Salaries and wages totaled $2,649,937 in fiscal three months ended July 31, 2003, compared to $1,177,900 for the fiscal three months ended July 31, 2002. The increase of $1,472,037 is directly related to the expansion of AMRES operations. As of July 31, 2003, our employee base was approximately 600 individuals. Further, the addition of many high producing branches has added significant payroll costs. In an order support the rapid increase in loan volume, we nearly doubled the number of support staff at our corporate headquarters in the areas of compliance, accounting and human resources.
 
Selling and Marketing Expense

Selling and marketing expense relates primarily to costs incurred for prospecting activities to obtain new clients (borrowers). These costs include acquiring "leads" which translate into funded loans. Selling and marketing expenses for the three months ended July 31, 2003 amounted to $116,845 compared to $107,838 in the prior period. The primary reason for the decline as a percentage of total revenue is that during the most recent three months, interest rates were at such record low points that the "pool" of borrowers interested in refinancing was abundant, thus helping us limit the amount of funds we had to direct toward acquiring prospective clients.
 
Interest Expense

Interest expense was $72,800 as of July 31, 2003, compared to $28,667 as of July 31, 2002. This increase is associated with higher average balances on our warehouse line of credit. This line is utilized to fund loans in our mortgage banking operations. During the first quarter of 2003, the mortgage banking operations were just getting started. As of July 31, 2003, we have authorization for $13,000,000 to be drawn against our warehouse line of credit

Interest Income

Interest income amounted to $129,268 for the three months ended July 31, 2003 compared to $16,983 for the three months ended July 31, 2002. The increase in interest income during the current period is directly related to our increased cash balances available to earn interest. As of July 31, 2003, our cash balance was $4,477,164 compared to a cash balance of $1,264,534 as of July 31, 2002.

 
  19  

 
 
Income Taxes

Our income taxes have not been material during the periods presented because of utilization of Anza's net operating loss carryforwards for federal income tax reporting purposes. California suspended net operating losses usage for fiscal 2003 and 2004. In 2003, we deducted losses associated with the LoanNet transactions, as we sold our rights to the shares originally issued for the exchange transaction in February 2000. The loss deduction amounted to approximately $2.1 million. No deferred tax asset was previously recorded for this loss deduction. The Company has no significant current or deferred income tax expense during the periods presented.
 
Net Income

We achieved a net income for the three months ended July 31, 2003 in the amount of $321,985, or $0.07 per share compared with a net income of $228,850, or $0.10 per share for the three months ended July 31, 2002. The improved profitability experienced in 2003 is directly related to the increase in revenues, and the increase in interest income ($129,268 for the three months ended July 31, 2003 compared to $16,983 for the three months ended July 31, 2002). 

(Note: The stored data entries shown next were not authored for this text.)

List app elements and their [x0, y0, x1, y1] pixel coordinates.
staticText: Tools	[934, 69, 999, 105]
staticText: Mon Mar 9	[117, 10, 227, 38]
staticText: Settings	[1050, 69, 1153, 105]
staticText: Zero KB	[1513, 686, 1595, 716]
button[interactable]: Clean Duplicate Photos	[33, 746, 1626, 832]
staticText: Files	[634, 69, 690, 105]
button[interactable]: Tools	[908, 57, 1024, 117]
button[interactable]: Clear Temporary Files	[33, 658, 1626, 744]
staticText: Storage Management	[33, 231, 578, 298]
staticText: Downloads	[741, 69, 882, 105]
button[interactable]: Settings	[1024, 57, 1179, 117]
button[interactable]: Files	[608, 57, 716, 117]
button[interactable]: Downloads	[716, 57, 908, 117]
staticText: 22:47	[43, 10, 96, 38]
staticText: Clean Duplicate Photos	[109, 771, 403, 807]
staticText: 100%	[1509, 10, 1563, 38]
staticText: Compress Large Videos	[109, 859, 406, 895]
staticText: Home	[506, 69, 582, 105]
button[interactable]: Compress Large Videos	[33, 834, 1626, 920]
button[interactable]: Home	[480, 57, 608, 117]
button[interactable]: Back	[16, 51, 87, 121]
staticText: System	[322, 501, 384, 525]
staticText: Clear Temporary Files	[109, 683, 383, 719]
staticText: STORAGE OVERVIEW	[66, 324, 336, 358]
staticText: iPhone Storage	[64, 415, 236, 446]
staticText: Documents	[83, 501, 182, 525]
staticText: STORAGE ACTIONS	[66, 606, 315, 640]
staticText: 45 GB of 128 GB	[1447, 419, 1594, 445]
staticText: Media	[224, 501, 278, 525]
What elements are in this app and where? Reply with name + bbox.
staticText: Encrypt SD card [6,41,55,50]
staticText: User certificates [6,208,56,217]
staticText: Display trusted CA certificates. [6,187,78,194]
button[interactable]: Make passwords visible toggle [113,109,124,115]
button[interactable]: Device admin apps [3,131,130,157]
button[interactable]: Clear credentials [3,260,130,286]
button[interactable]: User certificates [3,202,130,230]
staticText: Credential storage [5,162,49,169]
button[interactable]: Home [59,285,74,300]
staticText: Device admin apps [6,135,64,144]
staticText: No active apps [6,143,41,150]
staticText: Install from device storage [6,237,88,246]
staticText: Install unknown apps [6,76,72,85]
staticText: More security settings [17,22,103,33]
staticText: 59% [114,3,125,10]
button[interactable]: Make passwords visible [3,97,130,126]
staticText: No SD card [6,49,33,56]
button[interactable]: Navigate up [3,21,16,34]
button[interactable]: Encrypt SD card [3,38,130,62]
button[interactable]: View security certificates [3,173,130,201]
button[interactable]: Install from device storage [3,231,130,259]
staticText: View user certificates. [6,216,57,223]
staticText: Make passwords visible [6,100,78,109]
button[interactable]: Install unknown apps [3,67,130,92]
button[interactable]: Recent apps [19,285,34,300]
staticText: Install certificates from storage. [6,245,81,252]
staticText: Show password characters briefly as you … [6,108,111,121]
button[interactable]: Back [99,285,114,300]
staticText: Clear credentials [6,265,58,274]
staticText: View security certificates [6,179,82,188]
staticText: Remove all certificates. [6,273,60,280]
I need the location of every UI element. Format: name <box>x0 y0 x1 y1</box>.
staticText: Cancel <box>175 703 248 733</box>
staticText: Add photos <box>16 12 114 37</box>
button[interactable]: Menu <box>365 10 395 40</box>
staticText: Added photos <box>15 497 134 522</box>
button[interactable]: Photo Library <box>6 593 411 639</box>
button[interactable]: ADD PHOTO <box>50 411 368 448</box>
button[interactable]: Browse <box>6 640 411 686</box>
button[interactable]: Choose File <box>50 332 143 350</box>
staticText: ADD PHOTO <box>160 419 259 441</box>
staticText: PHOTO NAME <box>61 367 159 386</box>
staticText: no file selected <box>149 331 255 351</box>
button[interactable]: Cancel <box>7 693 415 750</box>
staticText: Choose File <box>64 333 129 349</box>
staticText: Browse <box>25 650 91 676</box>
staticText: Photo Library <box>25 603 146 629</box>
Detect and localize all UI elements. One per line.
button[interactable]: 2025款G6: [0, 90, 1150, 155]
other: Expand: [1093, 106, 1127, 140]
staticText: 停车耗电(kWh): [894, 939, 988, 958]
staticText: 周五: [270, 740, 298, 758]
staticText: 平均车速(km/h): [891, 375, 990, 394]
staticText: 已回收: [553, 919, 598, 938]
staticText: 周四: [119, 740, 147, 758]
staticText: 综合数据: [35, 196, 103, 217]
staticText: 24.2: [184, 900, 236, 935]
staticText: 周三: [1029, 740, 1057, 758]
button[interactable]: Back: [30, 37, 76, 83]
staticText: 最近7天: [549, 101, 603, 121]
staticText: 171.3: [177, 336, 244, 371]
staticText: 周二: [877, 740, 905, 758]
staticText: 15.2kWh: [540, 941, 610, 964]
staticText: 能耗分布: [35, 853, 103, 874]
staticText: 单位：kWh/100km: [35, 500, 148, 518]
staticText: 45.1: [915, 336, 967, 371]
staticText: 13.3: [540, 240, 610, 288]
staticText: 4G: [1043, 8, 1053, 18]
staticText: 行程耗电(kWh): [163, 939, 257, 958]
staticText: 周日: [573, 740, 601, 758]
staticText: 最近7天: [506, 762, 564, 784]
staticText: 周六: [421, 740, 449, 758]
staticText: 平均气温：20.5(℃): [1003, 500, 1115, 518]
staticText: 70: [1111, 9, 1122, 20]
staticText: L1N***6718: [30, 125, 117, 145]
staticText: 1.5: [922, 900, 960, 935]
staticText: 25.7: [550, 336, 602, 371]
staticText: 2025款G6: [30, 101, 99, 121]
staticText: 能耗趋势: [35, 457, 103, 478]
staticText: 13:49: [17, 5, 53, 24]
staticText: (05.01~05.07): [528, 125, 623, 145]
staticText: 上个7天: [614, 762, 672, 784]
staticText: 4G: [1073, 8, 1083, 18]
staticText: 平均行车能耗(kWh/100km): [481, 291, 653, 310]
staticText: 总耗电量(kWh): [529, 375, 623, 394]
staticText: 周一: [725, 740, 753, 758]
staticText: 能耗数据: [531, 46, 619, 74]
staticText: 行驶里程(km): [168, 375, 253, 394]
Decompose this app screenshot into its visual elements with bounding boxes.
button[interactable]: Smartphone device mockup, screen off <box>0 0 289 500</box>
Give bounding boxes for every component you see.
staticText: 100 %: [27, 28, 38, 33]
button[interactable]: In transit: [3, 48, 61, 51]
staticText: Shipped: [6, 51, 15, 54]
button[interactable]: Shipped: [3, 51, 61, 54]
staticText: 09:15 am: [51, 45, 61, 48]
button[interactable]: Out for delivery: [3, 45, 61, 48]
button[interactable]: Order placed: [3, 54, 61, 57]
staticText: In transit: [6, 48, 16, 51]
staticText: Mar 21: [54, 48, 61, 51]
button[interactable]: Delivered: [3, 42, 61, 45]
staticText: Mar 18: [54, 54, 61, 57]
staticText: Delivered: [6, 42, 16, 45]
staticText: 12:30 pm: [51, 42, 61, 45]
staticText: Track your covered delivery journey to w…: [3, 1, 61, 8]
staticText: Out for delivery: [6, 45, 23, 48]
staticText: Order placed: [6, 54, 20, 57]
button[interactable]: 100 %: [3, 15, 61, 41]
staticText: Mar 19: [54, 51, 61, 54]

LIQUIDITY AND CAPITAL RESOURCES

Cash Flows

Net cash used in operating activities was $4,054,493 and $589,570 for the three months ending July 31, 2003 and 2002, respectively. For the three months ended July 31, 2003, we recorded a net profit of $321,985 compared to a net profit of $228,850 for the three months ended July 31, 2002. During both periods, the increase in our loans held for sale was the primary contributor the net cash used in operating activities.

Net cash used in investing activities was $40,833 and $67,908 for the three months ended July 31, 2003 and 2002, respectively. For the three months ended July 31, 2003, net cash used in investing activities relates solely to the purchase of equipment. For the prior period, net cash used in investing activities related to the purchases of fixed assets in the amount of $16,572 and to an increase in amounts due from employees totaling $51,336.

Net cash provided by financing activities was $5,816,831 and $1,214,161 for the three months ended July 31, 2003 and July 31, 2002 respectively. The most significant increase in the cash provided by financing activities during the periods presented relates primarily to advances on our warehouse line of credit. For the three months ended July 31, 2003, advances on the warehouse line of credit amounted to $5,846,832 compared to $1,449,580 for the three months ended July 31, 2002. The warehouse line of credit is secured by first and second trust deed mortgages.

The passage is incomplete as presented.